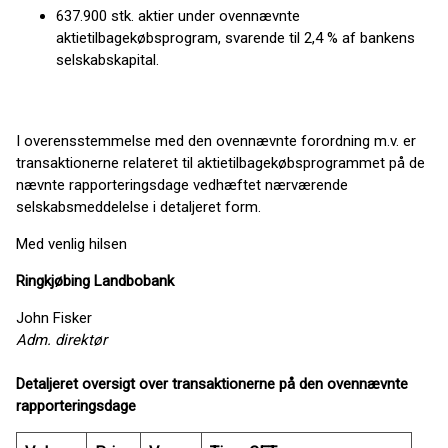
637.900 stk. aktier under ovennævnte
aktietilbagekøbsprogram, svarende til 2,4 % af bankens
selskabskapital.
I overensstemmelse med den ovennævnte forordning m.v. er
transaktionerne relateret til aktietilbagekøbsprogrammet på de
nævnte rapporteringsdage vedhæftet nærværende
selskabsmeddelelse i detaljeret form.
Med venlig hilsen
Ringkjøbing Landbobank
John Fisker
Adm. direktør
Detaljeret oversigt over transaktionerne på den ovennævnte
rapporteringsdage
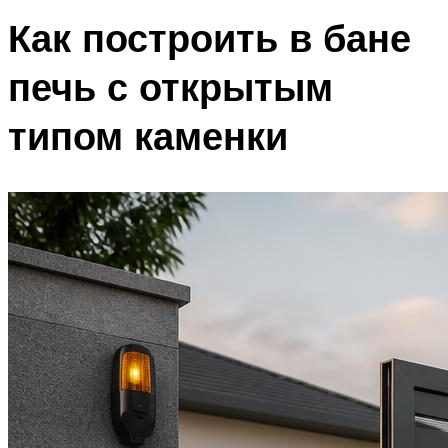
Как построить в бане
печь с открытым
типом каменки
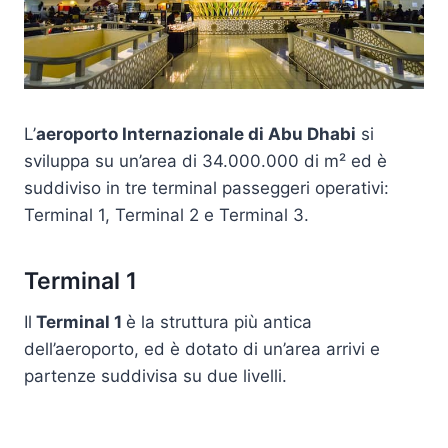
L’
aeroporto Internazionale di Abu Dhabi
si
sviluppa su un’area di 34.000.000 di m² ed è
suddiviso in tre terminal passeggeri operativi:
Terminal 1, Terminal 2 e Terminal 3.
Terminal 1
Il
Terminal 1
è la struttura più antica
dell’aeroporto, ed è dotato di un’area arrivi e
partenze suddivisa su due livelli.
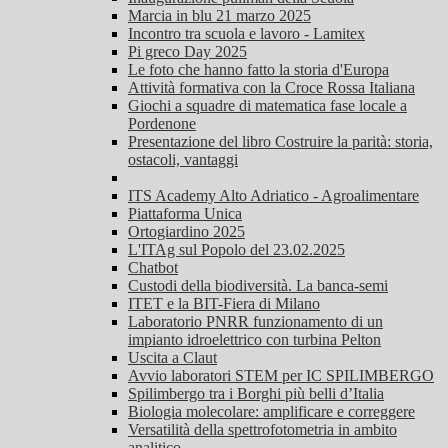
Marcia in blu 21 marzo 2025
Incontro tra scuola e lavoro - Lamitex
Pi greco Day 2025
Le foto che hanno fatto la storia d'Europa
Attività formativa con la Croce Rossa Italiana
Giochi a squadre di matematica fase locale a
Pordenone
Presentazione del libro Costruire la parità: storia,
ostacoli, vantaggi
ITS Academy Alto Adriatico - Agroalimentare
Piattaforma Unica
Ortogiardino 2025
L'ITAg sul Popolo del 23.02.2025
Chatbot
Custodi della biodiversità. La banca-semi
ITET e la BIT-Fiera di Milano
Laboratorio PNRR funzionamento di un
impianto idroelettrico con turbina Pelton
Uscita a Claut
Avvio laboratori STEM per IC SPILIMBERGO
Spilimbergo tra i Borghi più belli d’Italia
Biologia molecolare: amplificare e correggere
Versatilità della spettrofotometria in ambito
analitico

▶ EXERCISE REQUIREMENTS: Leaving out the pictures, repeat the data above exactly.

▶ EXERCISE RESPONSE:
637.900 stk. aktier under ovennævnte
aktietilbagekøbsprogram, svarende til 2,4 % af bankens
selskabskapital.
I overensstemmelse med den ovennævnte forordning m.v. er
transaktionerne relateret til aktietilbagekøbsprogrammet på de
nævnte rapporteringsdage vedhæftet nærværende
selskabsmeddelelse i detaljeret form.
Med venlig hilsen
Ringkjøbing Landbobank
John Fisker
Adm. direktør
Detaljeret oversigt over transaktionerne på den ovennævnte
rapporteringsdage
Как построить в бане
печь с открытым
типом каменки
L’
aeroporto Internazionale di Abu Dhabi
si
sviluppa su un’area di 34.000.000 di m² ed è
suddiviso in tre terminal passeggeri operativi:
Terminal 1, Terminal 2 e Terminal 3.
Terminal 1
Il
Terminal 1
è la struttura più antica
dell’aeroporto, ed è dotato di un’area arrivi e
partenze suddivisa su due livelli.
Marcia in blu 21 marzo 2025
Incontro tra scuola e lavoro - Lamitex
Pi greco Day 2025
Le foto che hanno fatto la storia d'Europa
Attività formativa con la Croce Rossa Italiana
Giochi a squadre di matematica fase locale a
Pordenone
Presentazione del libro Costruire la parità: storia,
ostacoli, vantaggi
ITS Academy Alto Adriatico - Agroalimentare
Piattaforma Unica
Ortogiardino 2025
L'ITAg sul Popolo del 23.02.2025
Chatbot
Custodi della biodiversità. La banca-semi
ITET e la BIT-Fiera di Milano
Laboratorio PNRR funzionamento di un
impianto idroelettrico con turbina Pelton
Uscita a Claut
Avvio laboratori STEM per IC SPILIMBERGO
Spilimbergo tra i Borghi più belli d’Italia
Biologia molecolare: amplificare e correggere
Versatilità della spettrofotometria in ambito
analitico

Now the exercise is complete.